Records for the exercise:
Start of Block

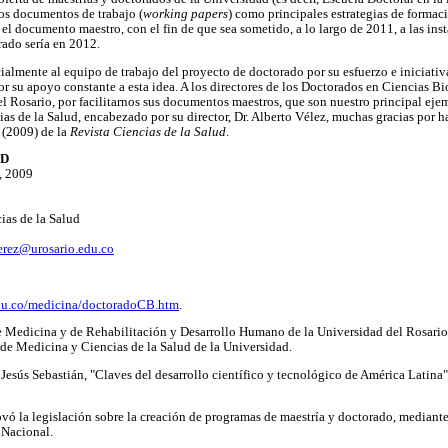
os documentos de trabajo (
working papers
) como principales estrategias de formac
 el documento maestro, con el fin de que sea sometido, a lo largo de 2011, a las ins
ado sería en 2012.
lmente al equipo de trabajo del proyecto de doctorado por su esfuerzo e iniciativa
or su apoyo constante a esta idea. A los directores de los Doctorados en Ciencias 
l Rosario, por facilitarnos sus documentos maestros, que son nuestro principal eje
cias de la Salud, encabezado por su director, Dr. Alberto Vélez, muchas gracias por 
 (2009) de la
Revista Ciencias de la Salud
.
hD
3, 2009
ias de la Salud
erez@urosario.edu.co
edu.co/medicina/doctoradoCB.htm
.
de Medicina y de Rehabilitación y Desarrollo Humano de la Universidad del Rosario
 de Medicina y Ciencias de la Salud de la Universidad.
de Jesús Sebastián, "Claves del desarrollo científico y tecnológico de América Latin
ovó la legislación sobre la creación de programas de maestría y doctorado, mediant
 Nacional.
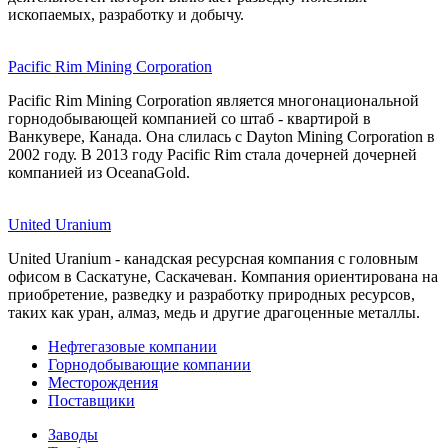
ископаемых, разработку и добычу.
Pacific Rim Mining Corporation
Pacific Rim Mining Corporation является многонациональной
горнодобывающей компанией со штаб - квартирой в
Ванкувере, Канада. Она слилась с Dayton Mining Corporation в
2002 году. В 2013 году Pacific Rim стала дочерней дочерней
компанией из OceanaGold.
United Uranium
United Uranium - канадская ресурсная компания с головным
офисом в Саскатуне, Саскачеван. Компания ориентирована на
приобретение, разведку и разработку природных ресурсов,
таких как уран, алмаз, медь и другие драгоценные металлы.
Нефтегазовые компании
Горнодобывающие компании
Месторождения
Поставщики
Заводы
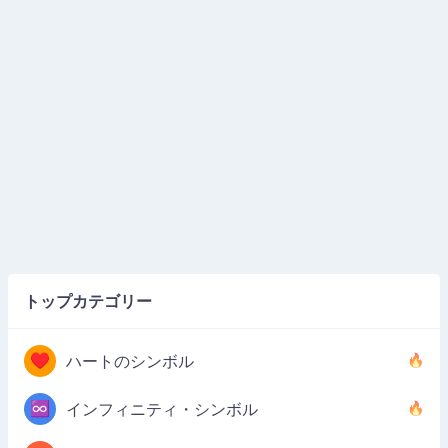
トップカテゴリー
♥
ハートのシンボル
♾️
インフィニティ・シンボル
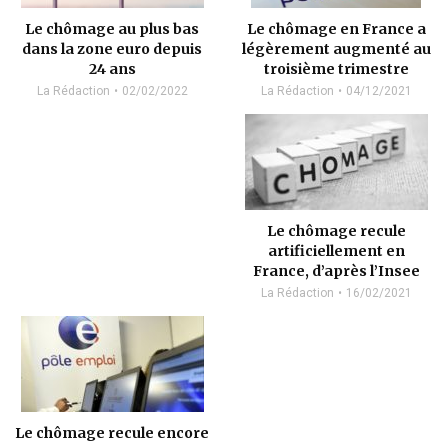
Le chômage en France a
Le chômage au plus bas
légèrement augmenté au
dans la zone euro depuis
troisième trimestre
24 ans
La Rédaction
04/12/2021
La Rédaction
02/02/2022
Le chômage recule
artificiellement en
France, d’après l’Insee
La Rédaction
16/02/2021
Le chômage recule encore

End of Block
Start of Block

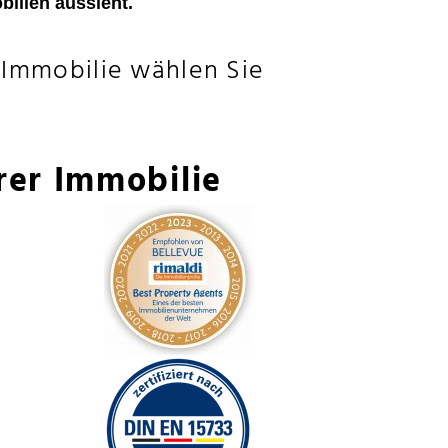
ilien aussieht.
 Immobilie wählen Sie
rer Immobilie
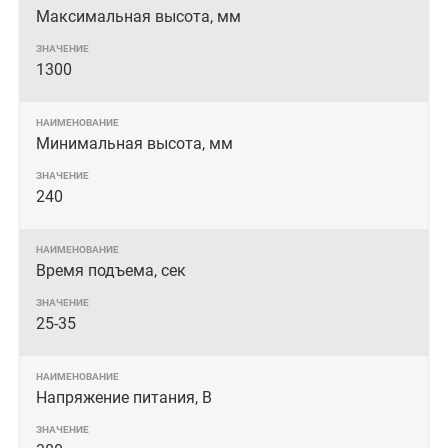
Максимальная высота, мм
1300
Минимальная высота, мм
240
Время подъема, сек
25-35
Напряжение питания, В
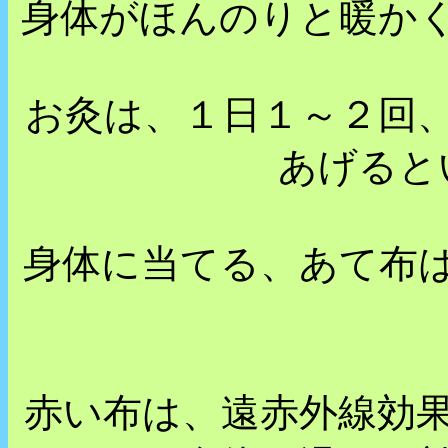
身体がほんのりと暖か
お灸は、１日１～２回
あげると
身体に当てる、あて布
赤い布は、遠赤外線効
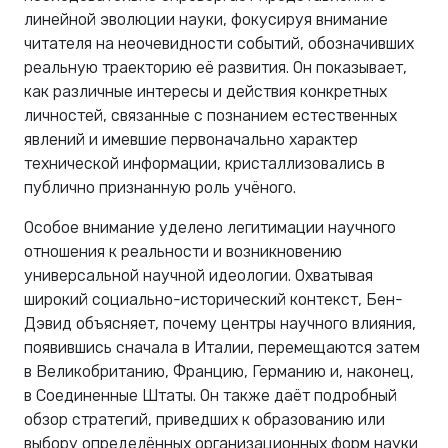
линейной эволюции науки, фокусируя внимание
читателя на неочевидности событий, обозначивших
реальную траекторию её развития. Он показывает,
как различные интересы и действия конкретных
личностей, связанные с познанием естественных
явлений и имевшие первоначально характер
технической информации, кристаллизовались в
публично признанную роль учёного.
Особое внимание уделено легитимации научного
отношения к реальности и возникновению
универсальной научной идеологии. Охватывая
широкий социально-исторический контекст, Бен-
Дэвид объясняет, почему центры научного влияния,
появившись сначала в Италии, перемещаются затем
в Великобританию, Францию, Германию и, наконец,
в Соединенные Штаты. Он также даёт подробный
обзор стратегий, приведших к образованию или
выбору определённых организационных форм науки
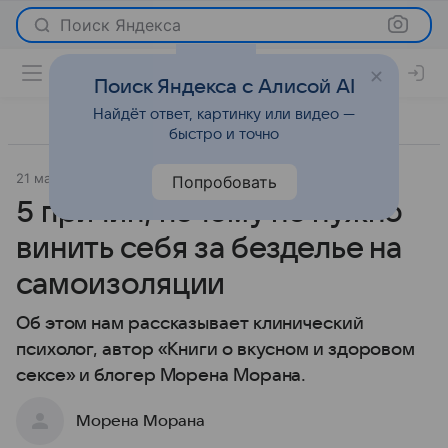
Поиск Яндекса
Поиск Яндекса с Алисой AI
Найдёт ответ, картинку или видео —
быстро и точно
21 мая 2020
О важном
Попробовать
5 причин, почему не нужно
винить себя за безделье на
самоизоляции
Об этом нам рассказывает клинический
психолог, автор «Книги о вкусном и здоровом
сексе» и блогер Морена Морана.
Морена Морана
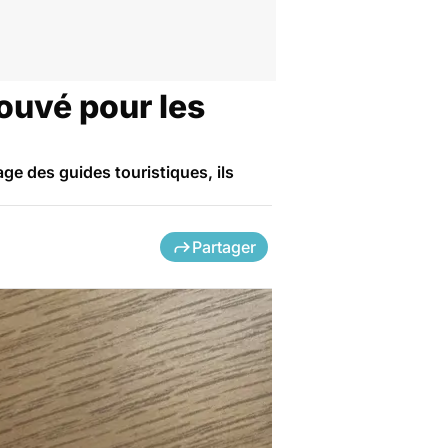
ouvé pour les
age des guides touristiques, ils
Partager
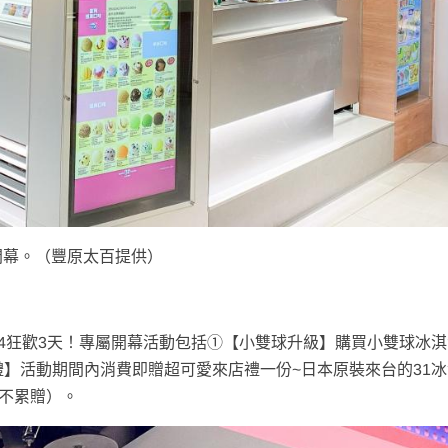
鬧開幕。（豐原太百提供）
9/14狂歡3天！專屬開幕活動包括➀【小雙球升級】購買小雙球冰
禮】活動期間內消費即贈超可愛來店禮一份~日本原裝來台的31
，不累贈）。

End of Block

Exercise requirements:
Reproduce the entries above exactly, but only the lines between the line holding "el documento maestro, con" and the line holding "l Rosario, por", inclusive.

Problem solution:
 el documento maestro, con el fin de que sea sometido, a lo largo de 2011, a las ins
ado sería en 2012.
lmente al equipo de trabajo del proyecto de doctorado por su esfuerzo e iniciativa
or su apoyo constante a esta idea. A los directores de los Doctorados en Ciencias 
l Rosario, por facilitarnos sus documentos maestros, que son nuestro principal eje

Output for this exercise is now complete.